我 並不孤單 。隨著社會正義意識形態及其分支繼續向學校、大學(甚至STEM領域)、公司、專業協會以及現在的主流美國生活進軍,我不禁注意到,反抗群體思維和暴民統治 的人 往往是來自前或現任共產主義國家的第一代移民,他們熟悉來自祖國的集體主義策略和宣傳。
雖然今年夏天的大多數種族正義抗議活動都是和平的,但也有值得注意 的案例,活動人士走得太遠了。暴徒入侵私人社區, 要求 房主取下他們的美國國旗。在另一起備受矚目的事件中, 暴徒包圍 了無辜的餐館顧客,並試圖迫使他們舉手聲援。然而,最讓我不安的是儀式性的 自我鞭笞。駭人聽聞的視頻顯示,白人向黑人召集人下跪,承認種族主義, 乞求 寬恕,在某些情況下甚至 洗腳。在民主黨政客身上也觀察到了類似的 行為 - 儘管他們 有實際記錄 - 他們聲稱同情種族正義。
知道我自己家族歷史中的悲慘故事,這些有辱人格的行為令人毛骨悚然地想起中國文化大革命的鬥爭。在那十年的不停的混亂中,意識形態附身的暴徒會包圍受害者,然後對他們進行口頭和身體虐待(如果不是直接殺死他們),直到他們完全崩潰並承認想像中的罪行。
這些強迫自由人類的行為——讓他們相信、說和做違背他們真誠良心的事情——對我來說越界了。無論它們發生在美國、中國還是任何其他國家,這些對不情願的人行使原始政治權力都是完全錯誤的,無論原因或藉口如何。
以來自當前共產主義政權 的第一代移民 為例:強迫人們 生活在謊言中 是暴政的標誌。作為對我們同胞的公共服務,像我這樣的移民別無選擇,只能在看到相似之處時大聲疾呼。自由的美國人和任何有自尊的人都應該 抵制 參與大謊言。

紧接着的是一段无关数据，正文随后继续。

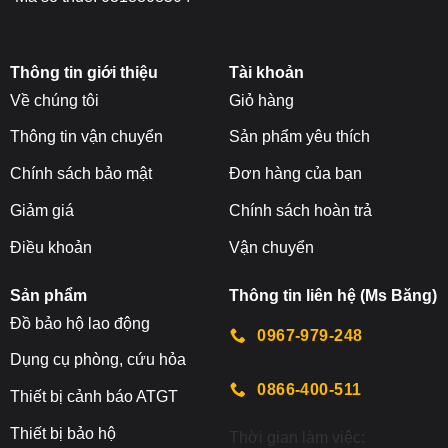
Thông tin giới thiệu
Tài khoản
Về chúng tôi
Giỏ hàng
Thông tin vận chuyển
Sản phẩm yêu thích
Chính sách bảo mật
Đơn hàng của bạn
Giảm giá
Chính sách hoàn trả
Điều khoản
Vận chuyển
Sản phẩm
Thông tin liên hệ (Ms Băng)
Đ
ồ bảo hộ lao động
0967-979-248
Dụng cụ phòng, cứu hỏa
0866-400-511
Thiết bị cảnh báo ATGT
Thiết bị bảo hộ
Thời gian làm việc:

讓我明確一點:我對歷史上存在並繼續存在於這個國家的不公正不是盲目或充耳不聞。美國刑事司法系統存在深刻而嚴重的缺陷。長期以來,非洲裔美國人和其他少數民族被剝奪了大多數美國白人享有和認為理所當然的全部自由和特權。卡托研究所的克拉克·內利(Clark Neily)對我們目前的現實只有最嚴厲的話:
喬治·弗洛德(George Floyd)、布里安娜·泰勒(Breanna Taylor)、艾哈邁德·亞伯里(Ahmaud Arbery)、埃裡克·迦納(Eric Garner)和許多其他美國黑人的遇害都是令人髮指的罪行。我支援(就像 絕大多數 不同種族和政治光譜的美國人一樣)最初的問責和正義抗議活動。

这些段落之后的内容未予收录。